On forward earnings alone, ManpowerGroup Inc.
(MAN) trades at 8. 1x forward P/E versus 21. 6x for DHI Group, Inc. — 13. 5x cheaper on a one-year earnings basis. Analyst consensus price targets imply the most upside for KFRC: 63. 4% to $71. 00.
08Which pays a better dividend — DHX or MAN or KFRC or KELYA or TBI?
In this comparison, MAN (4.
8% yield), KFRC (3. 6% yield), KELYA (3. 2% yield) pay a dividend. DHX, TBI do not pay a meaningful dividend and should not be held primarily for income.
09Is DHX or MAN or KFRC or KELYA or TBI better for a retirement portfolio?
For long-horizon retirement investors, Kforce Inc.
(KFRC) is the stronger choice — it scores higher on the combination of lower volatility, dividend reliability, and long-term compounding (low volatility (β 0. 46), 3. 6% yield, +196. 8% 10Y return). Both have compounded well over 10 years (KFRC: +196. 8%, DHX: -50. 6%), confirming both are viable long-term holds — but the lower-volatility option typically results in less emotional selling during corrections. Retirement portfolios generally favour predictability over maximum returns. Consult a financial advisor before making allocation decisions.
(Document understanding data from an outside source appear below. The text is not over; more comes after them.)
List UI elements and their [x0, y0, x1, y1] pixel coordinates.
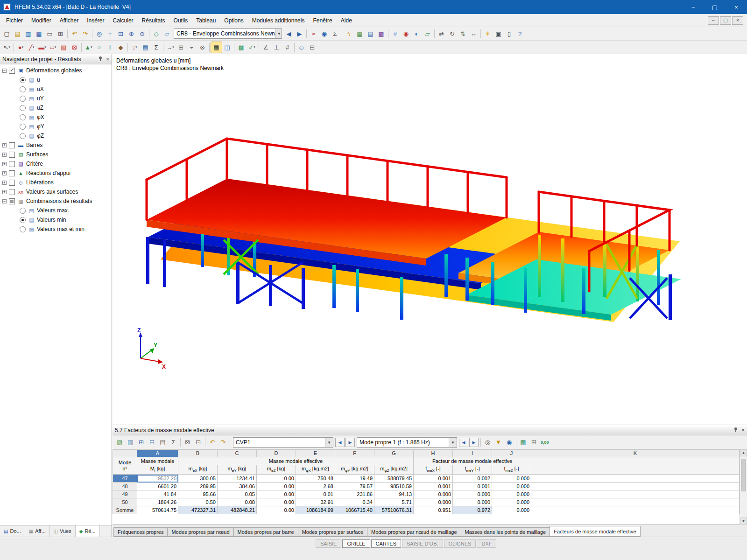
decimal-places-icon[interactable]: 0,00	[539, 437, 550, 448]
cell-47-h[interactable]: 0.001	[414, 475, 453, 483]
menu-item-r-sultats[interactable]: Résultats	[138, 15, 169, 26]
pin-icon[interactable]	[98, 56, 103, 62]
cell-48-j[interactable]: 0.000	[492, 483, 531, 490]
cell-somme-e[interactable]: 1086184.99	[296, 506, 335, 514]
new-line-icon[interactable]: ╱▾	[26, 42, 37, 53]
material-icon[interactable]: ◆	[115, 42, 126, 53]
cell-somme-d[interactable]: 0.00	[257, 506, 296, 514]
status-toggle-saisie-d-ob[interactable]: SAISIE D'OB.	[402, 539, 443, 548]
cell-47-d[interactable]: 0.00	[257, 475, 296, 483]
status-toggle-dxf[interactable]: DXF	[477, 539, 496, 548]
new-load-icon[interactable]: ↓▾	[129, 42, 140, 53]
status-toggle-saisie[interactable]: SAISIE	[316, 539, 341, 548]
excel-export-icon[interactable]: ▦	[518, 437, 529, 448]
planes-icon[interactable]: ▱	[422, 28, 433, 39]
edit-move-icon[interactable]: →▾	[165, 42, 176, 53]
cell-48-e[interactable]: 2.68	[296, 483, 335, 490]
cell-49-g[interactable]: 94.13	[374, 490, 414, 498]
tables-icon[interactable]: ▤	[365, 28, 376, 39]
save-icon[interactable]: ▥	[23, 28, 34, 39]
table-tab-masses-dans-les-points-de-maillage[interactable]: Masses dans les points de maillage	[461, 527, 550, 537]
cell-50-c[interactable]: 0.08	[218, 498, 257, 506]
checkbox-barres[interactable]	[9, 142, 15, 148]
new-surface-icon[interactable]: ▱▾	[48, 42, 58, 53]
loadcase-combo[interactable]: CR8 - Enveloppe Combinsaisons Newn ▾	[174, 28, 282, 39]
cell-48-k[interactable]	[531, 483, 740, 490]
radio-x[interactable]	[20, 114, 26, 120]
column-letter-k[interactable]: K	[531, 450, 740, 457]
control-panel-icon[interactable]: ▯	[504, 28, 514, 39]
cell-49-a[interactable]: 41.84	[137, 490, 178, 498]
cell-48-a[interactable]: 6601.20	[137, 483, 178, 490]
cell-47-c[interactable]: 1234.41	[218, 475, 257, 483]
table-tab-modes-propres-par-surface[interactable]: Modes propres par surface	[298, 527, 367, 537]
color-scale-icon[interactable]: ▧	[114, 437, 125, 448]
next-loadcase-icon[interactable]: ▶	[294, 28, 305, 39]
cell-somme-b[interactable]: 472327.31	[178, 506, 218, 514]
cell-47-b[interactable]: 300.05	[178, 475, 218, 483]
menu-item-fichier[interactable]: Fichier	[2, 15, 27, 26]
generate-mesh-icon[interactable]: ▩	[236, 42, 247, 53]
checkbox-r-actions-d-appui[interactable]	[9, 170, 15, 176]
visibility-icon[interactable]: ◫	[222, 42, 233, 53]
check-icon[interactable]: ✓▾	[247, 42, 257, 53]
open-icon[interactable]: ▤	[12, 28, 23, 39]
tree-item-valeurs-max[interactable]: ▤Valeurs max.	[0, 206, 112, 215]
expand-icon[interactable]: +	[2, 162, 7, 166]
column-letter-g[interactable]: G	[374, 450, 414, 457]
row-header-somme[interactable]: Somme	[113, 506, 137, 514]
tree-item-u[interactable]: ▤u	[0, 75, 112, 84]
row-header-50[interactable]: 50	[113, 498, 137, 506]
sum-rows-icon[interactable]: Σ	[168, 437, 179, 448]
zoom-icon[interactable]: ◎	[94, 28, 105, 39]
scroll-up-icon[interactable]: ▲	[740, 449, 747, 456]
scrollbar-thumb[interactable]	[741, 459, 746, 491]
cell-48-f[interactable]: 79.57	[335, 483, 374, 490]
cell-49-j[interactable]: 0.000	[492, 490, 531, 498]
tree-item-barres[interactable]: +▬Barres	[0, 140, 112, 150]
cell-48-d[interactable]: 0.00	[257, 483, 296, 490]
tree-item-valeurs-min[interactable]: ▤Valeurs min	[0, 215, 112, 224]
cross-section-icon[interactable]: I	[105, 42, 115, 53]
new-member-icon[interactable]: ▬▾	[37, 42, 48, 53]
cell-50-i[interactable]: 0.000	[453, 498, 492, 506]
snap-icon[interactable]: ◉	[401, 28, 411, 39]
redo-table-icon[interactable]: ↷	[218, 437, 228, 448]
table-filter-icon[interactable]: ▥	[125, 437, 136, 448]
dimensions-icon[interactable]: ↔	[468, 28, 479, 39]
new-node-icon[interactable]: ●▾	[15, 42, 26, 53]
previous-mode-button[interactable]: ◀	[459, 438, 468, 447]
menu-item-modifier[interactable]: Modifier	[27, 15, 56, 26]
wireframe-view-icon[interactable]: ▱	[162, 28, 172, 39]
menu-item-afficher[interactable]: Afficher	[56, 15, 83, 26]
expand-icon[interactable]: +	[2, 171, 7, 175]
tree-item-ux[interactable]: ▤uX	[0, 84, 112, 94]
cell-47-e[interactable]: 750.48	[296, 475, 335, 483]
column-letter-i[interactable]: I	[453, 450, 492, 457]
cell-49-k[interactable]	[531, 490, 740, 498]
radio-valeurs-max[interactable]	[20, 208, 26, 214]
views-icon[interactable]: ◇	[296, 42, 307, 53]
menu-item-calculer[interactable]: Calculer	[109, 15, 138, 26]
menu-item-fen-tre[interactable]: Fenêtre	[309, 15, 336, 26]
cell-49-h[interactable]: 0.000	[414, 490, 453, 498]
checkbox-crit-re[interactable]	[9, 161, 15, 167]
expand-icon[interactable]: +	[2, 153, 7, 157]
cell-47-i[interactable]: 0.002	[453, 475, 492, 483]
cell-50-d[interactable]: 0.00	[257, 498, 296, 506]
calculation-icon[interactable]: ϟ	[344, 28, 354, 39]
dock-tab-vues[interactable]: ◫Vues	[50, 525, 76, 537]
display-properties-icon[interactable]: ▦	[211, 42, 222, 53]
cell-48-h[interactable]: 0.001	[414, 483, 453, 490]
superpose-results-icon[interactable]: Σ	[330, 28, 340, 39]
load-cases-icon[interactable]: ▤	[140, 42, 151, 53]
status-toggle-cartes[interactable]: CARTES	[371, 539, 401, 548]
next-mode-button[interactable]: ▶	[469, 438, 479, 447]
cvp-combo[interactable]: CVP1 ▾	[233, 437, 333, 448]
scroll-down-icon[interactable]: ▼	[740, 518, 747, 525]
column-letter-d[interactable]: D	[257, 450, 296, 457]
checkbox-valeurs-aux-surfaces[interactable]	[9, 189, 15, 195]
cell-48-i[interactable]: 0.001	[453, 483, 492, 490]
pan-icon[interactable]: +	[105, 28, 115, 39]
cell-47-k[interactable]	[531, 475, 740, 483]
10What are the main differences between DHX and MAN and KFRC and KELYA and TBI?
Both stocks operate in the Industrials sector, making this a peer-level intra-sector comparison — the same macro tailwinds and headwinds will affect both.
In terms of investment character: DHX is a small-cap quality compounder stock; MAN is a small-cap income-oriented stock; KFRC is a small-cap income-oriented stock; KELYA is a small-cap income-oriented stock; TBI is a small-cap quality compounder stock. MAN, KFRC, KELYA pay a dividend while DHX, TBI do not, making them suitable for different income and tax situations. These fundamental differences mean investors should not choose between them on a single metric — the "better stock" depends entirely on which of these characteristics aligns with your investment strategy.